National Land Cover Database (NLCD) 2016 Land Cover - Alaska
공공데이터포털
This update to the Alaska National Land Cover Database (NLCD) 2016 replaces the files dated 20200213. In this update the landcover footprint was extended along the northern coast to include the islands that were missed in previous versions, and several duplicate roads (offset by 1 or 2 pixels) were removed on the Aleutian Islands. The Alaska National Land Cover Database 2016 was created using change detection between the nominal dates of 2011 and 2016 utilizing Google Earth engine composites of Landsat imagery. Traditionally, previous classifications of Alaska used path row data and spectral comparisons between path rows along with ancillary data to derive areas of change. Alaska has many challenges for land cover classification, with the largest of these being a very short “leaf on” imagery season for acceptable phenology. This is compounded by persistent cloud cover during this growing season, and increasing terrain shadow and sun angle problems outside of this season. For this reason, the timeframe of 10 years was needed for the first update to the Alaska land cover in order to have enough acceptable imagery between these 2001 and 2011 nominal dates that met these criteria in order to provide reasonable change detection. For 2016, there was not enough complete path row imagery to do this similar change detection.
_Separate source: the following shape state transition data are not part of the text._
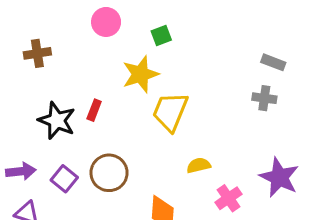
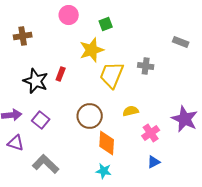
gray cross: (264, 98) -> (146, 66), moved
brown circle: (109, 173) -> (90, 116), moved

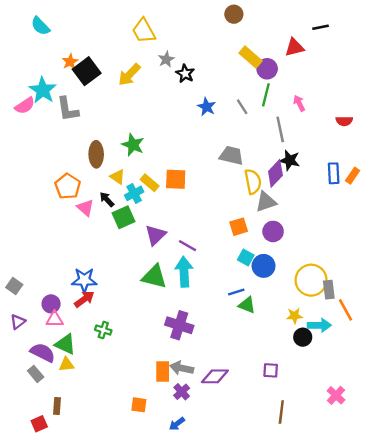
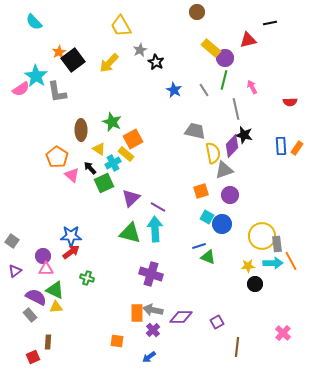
orange square: (176, 179) -> (133, 139), moved, turned -30
cyan arrow: (319, 325) -> (273, 263), moved
purple square: (271, 370) -> (217, 322), moved, turned -32

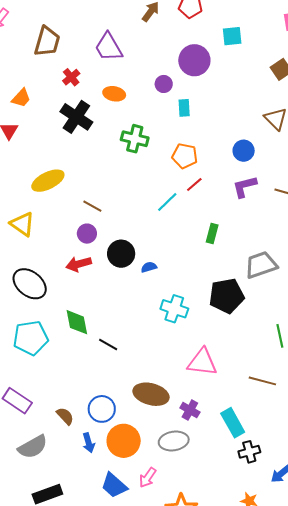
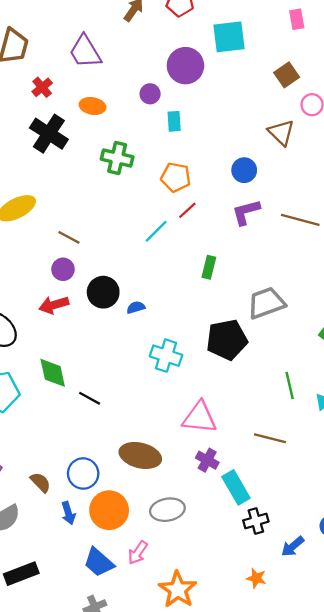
cyan square: (232, 36) -> (229, 37), size x1.4
purple cross: (190, 410) -> (207, 460), moved

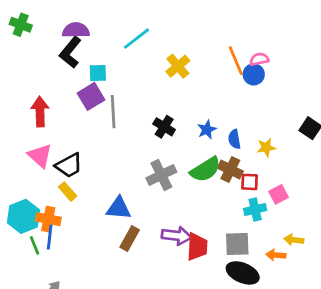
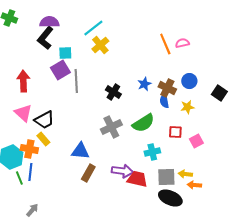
yellow cross: (178, 66) -> (100, 45), moved
blue circle: (254, 74) -> (189, 81), moved
blue star: (207, 130) -> (144, 84), moved
brown cross: (230, 170) -> (167, 88), moved
cyan cross: (255, 210) -> (152, 152), moved
orange cross: (48, 219) -> (29, 149), moved
yellow arrow: (294, 240) -> (185, 174), moved
red trapezoid: (197, 247) -> (137, 179), turned -80

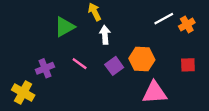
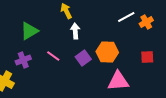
green triangle: (65, 27) -> (29, 31), moved

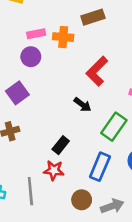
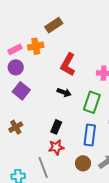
purple square: (17, 93) -> (21, 91), moved

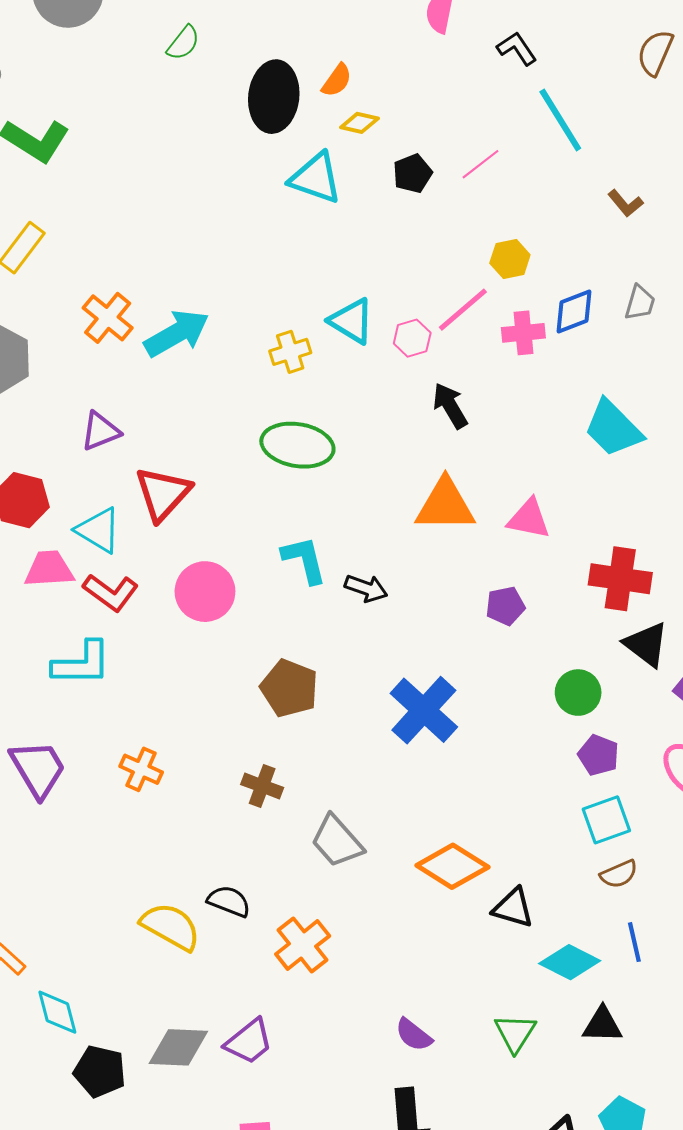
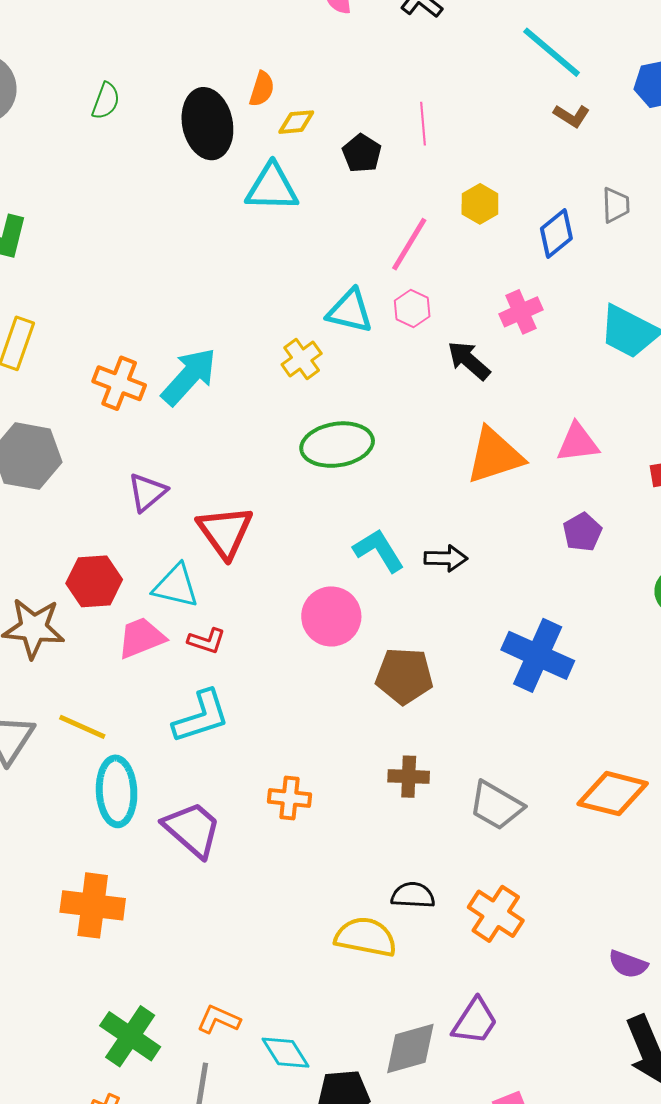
cyan line: (560, 120) -> (552, 52), moved
pink line: (481, 164) -> (423, 124), turned -39
pink line: (463, 310) -> (409, 244), moved
pink cross: (523, 333) -> (521, 312), moved
red L-shape: (111, 592) -> (207, 641), size x0.7
pink circle: (205, 592) -> (331, 616), moved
Google Earth engine was employed to create a composite imagery mosaic that uses much smaller pieces of Landsat imagery to create a complete Landsat imagery snapshot used to create change detection between 2011 and 2016. Although this composite technique is not as scientifically rigorous as utilizing direct Landsat imagery, it was the only method available to us during production that would allow completion of change detection in the desired five year timeframe. The original published 2001 and 2011 Alaska NLCD classifications are generally unchanged, except for slight updates in the northern part of the state to remove perennial ice and snow that were a result of lack of suitable imagery in the 2001 timeframe representing minimum snow and ice extent. See the 2001 and 2011 Land Cover products for the specific metadata process steps associated with the creation of those datasets.